April 30th, 2018
Este protocolo muestra un método para el aislamiento de las células decidual humanas primarias recogidas de las membranas fetales de la placenta de término que puede ser utilizada para una variedad de aplicaciones (es decir, inmunocitoquímica, citometría de flujo, etc.) con el objetivo de para estudiar el papel de diferentes poblaciones celulares en complicaciones del embarazo.
El objetivo general de este protocolo de aislamiento celular es desarrollar un método para aislar células deciduales primarias con viabilidad de celda final de alto rendimiento. Este método puede ayudar a responder preguntas clave en el campo de la reproducción humana, como el papel caducifolio en la implantación de blastocistos y el inicio del parto. También puede proporcionar información sobre diversas patologías relacionadas con el embarazo.
La principal ventaja de esta técnica es que proporciona un método eficaz en tiempo y costo para el aislamiento de células deciduales primarias con altos rendimientos finales de viabilidad. Para empezar, deje cinco tubos de 50 mililitros en una rejilla y dos botellas de HBSS y HBSS en la campana extractora. A continuación, pipetee 25 mililitros de HBSS en el tubo debidamente etiquetado.

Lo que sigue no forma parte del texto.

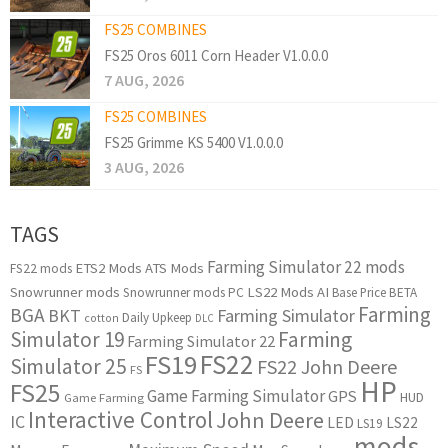
FS25 COMBINES
FS25 Oros 6011 Corn Header V1.0.0.0
7 AUG, 2026
FS25 COMBINES
FS25 Grimme KS 5400 V1.0.0.0
3 AUG, 2026
TAGS
Farming Simulator 22 mods
ETS2 Mods
ATS Mods
FS22 mods
Snowrunner mods
LS22 Mods
AI
Snowrunner mods PC
Base Price
BETA
Farming
BGA
BKT
Farming Simulator
Daily Upkeep
cotton
DLC
Simulator 19
Farming
Farming Simulator 22
FS22
FS19
Simulator 25
FS22 John Deere
FS
HP
FS25
Game Farming Simulator
GPS
HUD
Game Farming
Interactive Control
John Deere
IC
LED
LS22
LS19
mods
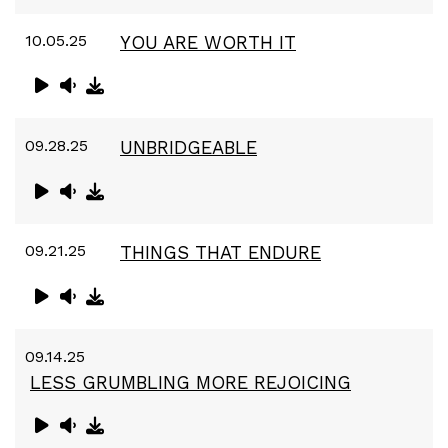
10.05.25
YOU ARE WORTH IT
09.28.25
UNBRIDGEABLE
09.21.25
THINGS THAT ENDURE
09.14.25
LESS GRUMBLING MORE REJOICING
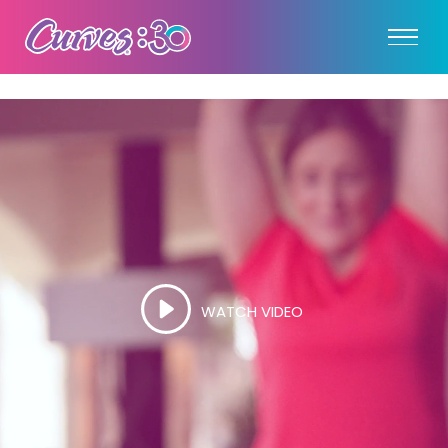
WATCH VIDEO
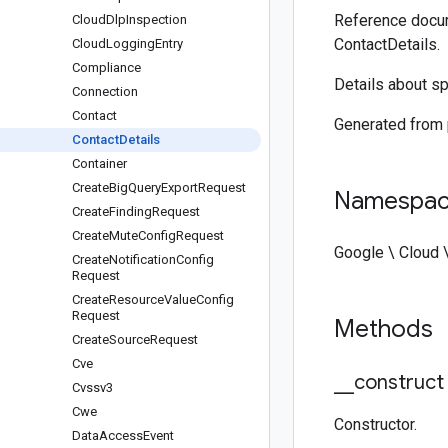
Reference docum
Cloud
Dlp
Inspection
ContactDetails.
Cloud
Logging
Entry
Compliance
Details about sp
Connection
Contact
Generated from
Contact
Details
Container
Create
Big
Query
Export
Request
Namespa
Create
Finding
Request
Create
Mute
Config
Request
Google \ Cloud 
Create
Notification
Config
Request
Create
Resource
Value
Config
Request
Methods
Create
Source
Request
Cve
_
_
construct
Cvssv3
Cwe
Constructor.
Data
Access
Event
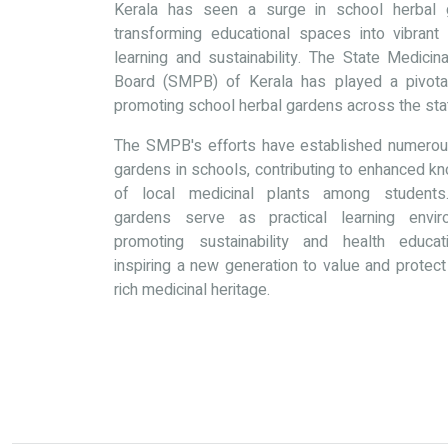
Kerala has seen a surge in school herbal 
transforming educational spaces into vibrant
learning and sustainability. The State Medicin
Board (SMPB) of Kerala has played a pivotal
promoting school herbal gardens across the sta
The SMPB's efforts have established numerou
gardens in schools, contributing to enhanced k
of local medicinal plants among students
gardens serve as practical learning envir
promoting sustainability and health educa
inspiring a new generation to value and protect
rich medicinal heritage.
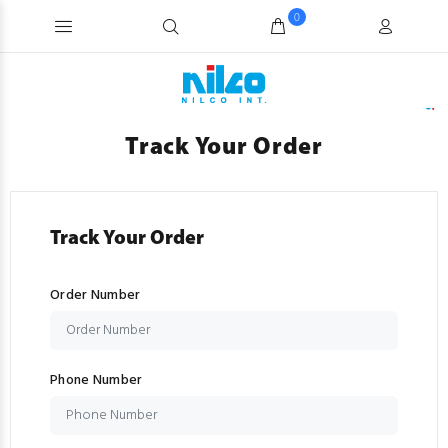
0
Track Your Order
Track Your Order
Order Number
Phone Number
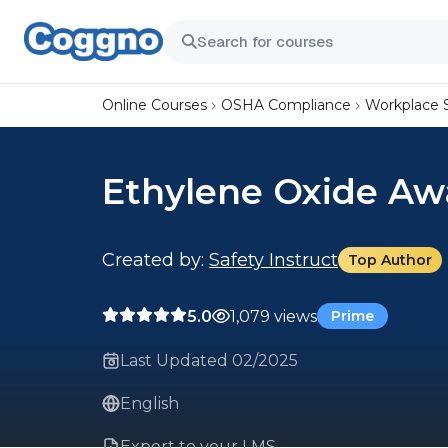
Online Courses
OSHA Compliance
Workplace 
Ethylene Oxide Aw
Created by:
Safety Instruct
Top Author
5.0
1,079 views
Prime
Last Updated 02/2025
English
Export to your LMS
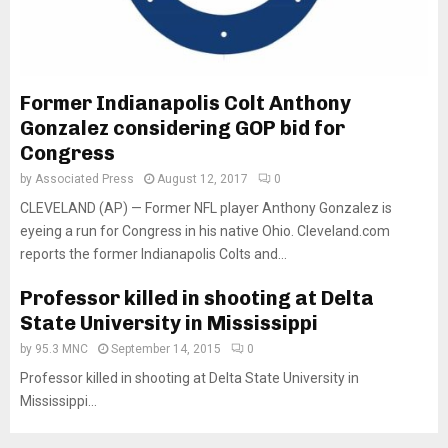
Former Indianapolis Colt Anthony
Gonzalez considering GOP bid for
Congress
by
Associated Press
August 12, 2017
0
CLEVELAND (AP) — Former NFL player Anthony Gonzalez is
eyeing a run for Congress in his native Ohio. Cleveland.com
reports the former Indianapolis Colts and...
Professor killed in shooting at Delta
State University in Mississippi
by
95.3 MNC
September 14, 2015
0
Professor killed in shooting at Delta State University in
Mississippi...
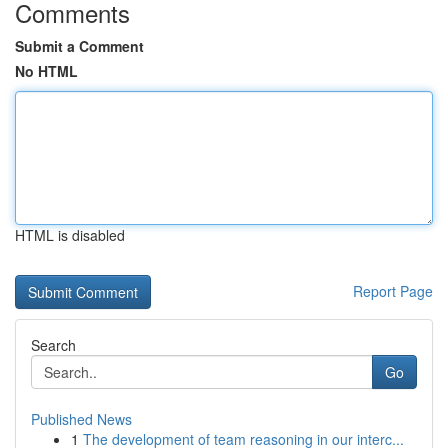
Comments
Submit a Comment
No HTML
HTML is disabled
Report Page
Search
Go
Published News
1
The development of team reasoning in our interc...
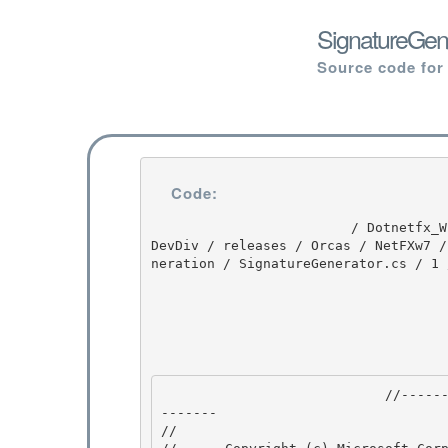
SignatureGene
Source code for
Code:
                         / Dotnetfx_Win7_3.5.1 / Dotnetfx_Win7_3.5.1 / 3.5.1 / DEVDIV / depot / 
DevDiv / releases / Orcas / NetFXw7 /
neration / SignatureGenerator.cs / 1 
                            //---------------------------------------------------------------
-------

A continuación, coloque los pañales superpuestos en la campana extractora. Luego, saque el término placenta del recipiente y colóquelo en la campana extractora. Coloque la placenta en la almohadilla del pañal con el lado materno hacia arriba.
Si la placenta está boca abajo, use un pañal adicional para voltear la placenta. Busque el punto de ruptura de la membrana y haga incisiones con tijeras y pinzas para permitir que la membrana se despliegue y quede plana sobre la superficie de la campana extractora. Luego, use un raspador de células para raspar suavemente el tejido decidual del corion.
Transfiera el tejido a un tubo de 50 mililitros que contenga 25 mililitros de HBSS Recuerde también recolectar pequeños coágulos de sangre, ya que estos también contienen algunas células deciduales. Agite suavemente el tubo de 50 mililitros para lavar el tejido recolectado, luego pase el pañuelo a través de un tamiz de metal de 250 micrómetros. Repita el proceso de lavado dos veces con HBSS, seguido de dos lavados con HBSS en tubos nuevos.
La contaminación del corion es fácilmente visible debido a su forma filiforme y color más claro y se puede eliminar después del lavado. Después del lavado, coloque el tejido en un tubo estéril de 50 mililitros que contenga 20 mililitros de solución de digestión enzimática para digerir toda la decidua obtenida de toda la membrana fetal a término. Use una película de parafina para sellar la tapa del tubo.
A continuación, incubar el tubo a 37 grados centígrados en un baño de agua agitado. Configura el temporizador en 20 minutos. Una vez finalizada la incubación, retira la película de parafina.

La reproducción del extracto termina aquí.